15.7 Generic-Function OO

We now turn to the second major type of object-oriented programming that is supported by R, namely: generic-function OO.

15.7.1 Motivating Examples

We begin by revisiting the task of printing to the console.

Recall that whenever we type the name of an object into the console and press Enter, R interprets the input as a call to the print() function. Consider, for example, printing some portion of m111survey from the bcscr package:

df <- bcscr::m111survey[1:5, c("height", "weight_feel")]

If we want to print df, then either of the following two statements accomplish the same thing:

print(df) ## explicit directive to print results to Console
##   height   weight_feel
## 1     76 1_underweight
## 2     74 2_about_right
## 3     64 2_about_right
## 4     62 1_underweight
## 5     72 1_underweight
df ## R implicity calls print() at top-level
##   height   weight_feel
## 1     76 1_underweight
## 2     74 2_about_right
## 3     64 2_about_right
## 4     62 1_underweight
## 5     72 1_underweight

Both expressions, as we learned long ago, involve a call to the print() function.

But let’s think a bit more deeply about what we see in the Console.

It is tempting to think of the above printouts as simply what the object df is. But that’s not quite right. In truth, it merely reflects how R represents df to us in the console. R was programmed to represent df in spreadsheet-format—with variables along columns, individuals along rows, and with handy row-numbers supplied—because human users are accustomed to viewing data tables in that way.

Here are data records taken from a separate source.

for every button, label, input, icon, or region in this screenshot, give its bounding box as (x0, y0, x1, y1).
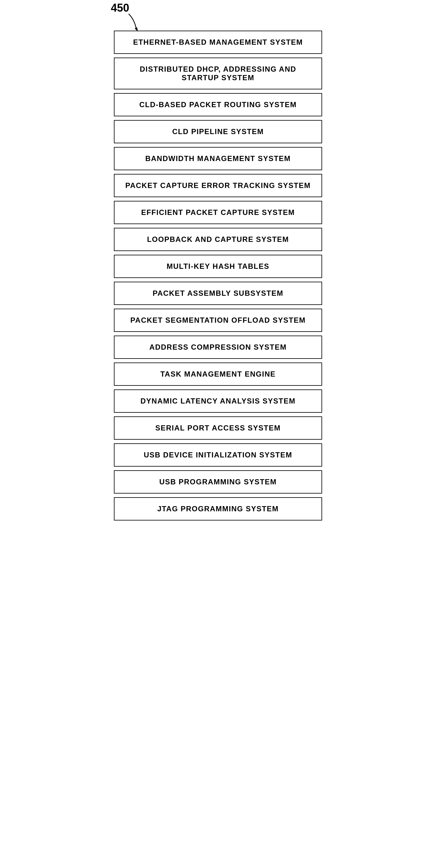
system-label-packet-segmentation-offload: PACKET SEGMENTATION OFFLOAD SYSTEM (130, 316, 306, 324)
system-box-distributed-dhcp: DISTRIBUTED DHCP, ADDRESSING AND STARTUP… (114, 58, 322, 89)
system-box-ethernet-based-management: ETHERNET-BASED MANAGEMENT SYSTEM (114, 31, 322, 54)
system-label-address-compression: ADDRESS COMPRESSION SYSTEM (149, 343, 287, 351)
system-box-cld-based-packet-routing: CLD-BASED PACKET ROUTING SYSTEM (114, 93, 322, 116)
system-label-usb-programming: USB PROGRAMMING SYSTEM (159, 477, 277, 486)
system-label-serial-port-access: SERIAL PORT ACCESS SYSTEM (155, 424, 281, 432)
system-label-packet-capture-error-tracking: PACKET CAPTURE ERROR TRACKING SYSTEM (125, 181, 311, 189)
system-label-jtag-programming: JTAG PROGRAMMING SYSTEM (157, 504, 279, 513)
system-box-bandwidth-management: BANDWIDTH MANAGEMENT SYSTEM (114, 147, 322, 170)
svg-marker-0 (135, 27, 138, 32)
system-box-dynamic-latency-analysis: DYNAMIC LATENCY ANALYSIS SYSTEM (114, 390, 322, 413)
system-box-usb-device-initialization: USB DEVICE INITIALIZATION SYSTEM (114, 443, 322, 467)
system-label-efficient-packet-capture: EFFICIENT PACKET CAPTURE SYSTEM (141, 208, 295, 216)
system-label-packet-assembly-subsystem: PACKET ASSEMBLY SUBSYSTEM (153, 289, 283, 297)
system-box-usb-programming: USB PROGRAMMING SYSTEM (114, 470, 322, 494)
system-label-cld-pipeline: CLD PIPELINE SYSTEM (172, 127, 263, 136)
diagram-label: 450 (111, 2, 129, 14)
system-box-multi-key-hash-tables: MULTI-KEY HASH TABLES (114, 255, 322, 278)
diagram-container: 450 ETHERNET-BASED MANAGEMENT SYSTEMDIST… (102, 31, 334, 524)
system-box-packet-assembly-subsystem: PACKET ASSEMBLY SUBSYSTEM (114, 282, 322, 305)
label-arrow (126, 14, 141, 32)
system-box-task-management-engine: TASK MANAGEMENT ENGINE (114, 363, 322, 386)
system-label-usb-device-initialization: USB DEVICE INITIALIZATION SYSTEM (144, 451, 292, 459)
system-label-dynamic-latency-analysis: DYNAMIC LATENCY ANALYSIS SYSTEM (141, 397, 296, 405)
system-box-address-compression: ADDRESS COMPRESSION SYSTEM (114, 336, 322, 359)
system-label-ethernet-based-management: ETHERNET-BASED MANAGEMENT SYSTEM (133, 38, 303, 46)
system-box-packet-capture-error-tracking: PACKET CAPTURE ERROR TRACKING SYSTEM (114, 174, 322, 197)
system-box-serial-port-access: SERIAL PORT ACCESS SYSTEM (114, 416, 322, 440)
systems-list: ETHERNET-BASED MANAGEMENT SYSTEMDISTRIBU… (114, 31, 322, 524)
system-label-multi-key-hash-tables: MULTI-KEY HASH TABLES (166, 262, 270, 270)
system-label-bandwidth-management: BANDWIDTH MANAGEMENT SYSTEM (145, 154, 290, 162)
system-box-cld-pipeline: CLD PIPELINE SYSTEM (114, 120, 322, 143)
system-box-loopback-and-capture: LOOPBACK AND CAPTURE SYSTEM (114, 228, 322, 251)
system-label-task-management-engine: TASK MANAGEMENT ENGINE (160, 370, 276, 378)
system-box-jtag-programming: JTAG PROGRAMMING SYSTEM (114, 497, 322, 521)
system-label-loopback-and-capture: LOOPBACK AND CAPTURE SYSTEM (147, 235, 289, 243)
system-box-packet-segmentation-offload: PACKET SEGMENTATION OFFLOAD SYSTEM (114, 309, 322, 332)
system-box-efficient-packet-capture: EFFICIENT PACKET CAPTURE SYSTEM (114, 201, 322, 224)
system-label-distributed-dhcp: DISTRIBUTED DHCP, ADDRESSING AND STARTUP… (139, 65, 296, 82)
system-label-cld-based-packet-routing: CLD-BASED PACKET ROUTING SYSTEM (139, 100, 297, 109)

But now let us turn df into a list:

lst <- as.list(df)
str(lst)
## List of 2
##  $ height     : num [1:5] 76 74 64 62 72
##  $ weight_feel: Factor w/ 3 levels "1_underweight",..: 1 2 2 1 1

And let’s print lst:

lst # same as print(lst)
## $height
## [1] 76 74 64 62 72
## 
## $weight_feel
## [1] 1_underweight 2_about_right 2_about_right 1_underweight 1_underweight
## Levels: 1_underweight 2_about_right 3_overweight

We get the familiar output for a list whose elements are named. Users don’t expect lists to be represented in the console in spreadsheet-style format, even if the elements of the list happen to be vectors that are all of the same length. They expect a more “neutral” representation, and R delivers one.

Printing to the console is a common task. It appears, however, that the method by which that task is performed depends on the type of object that is input to the print() function:

  • If your object is a data frame, print() behaves one way.
  • If your object is a list, print does something else.

Since the behavior of print() depends on the type of object involved in the operation of printing, you could say that it exhibits polymorphism. .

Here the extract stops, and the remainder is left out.